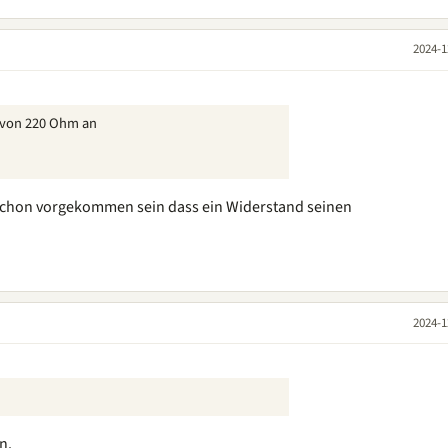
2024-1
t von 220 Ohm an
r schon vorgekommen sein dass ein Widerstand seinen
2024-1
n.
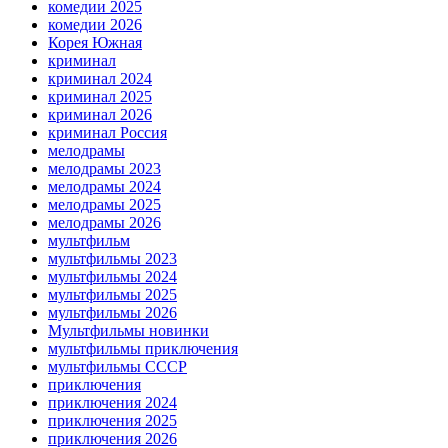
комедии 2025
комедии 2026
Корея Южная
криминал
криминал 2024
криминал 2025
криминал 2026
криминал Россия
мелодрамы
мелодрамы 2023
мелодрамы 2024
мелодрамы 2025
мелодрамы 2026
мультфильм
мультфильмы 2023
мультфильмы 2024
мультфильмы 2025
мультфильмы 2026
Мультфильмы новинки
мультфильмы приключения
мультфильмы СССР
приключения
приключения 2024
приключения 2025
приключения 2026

----

= Task instructions =
Every line of the records above where the string "приключения" is found should be copied.

= Output of the task =
мультфильмы приключения
приключения
приключения 2024
приключения 2025
приключения 2026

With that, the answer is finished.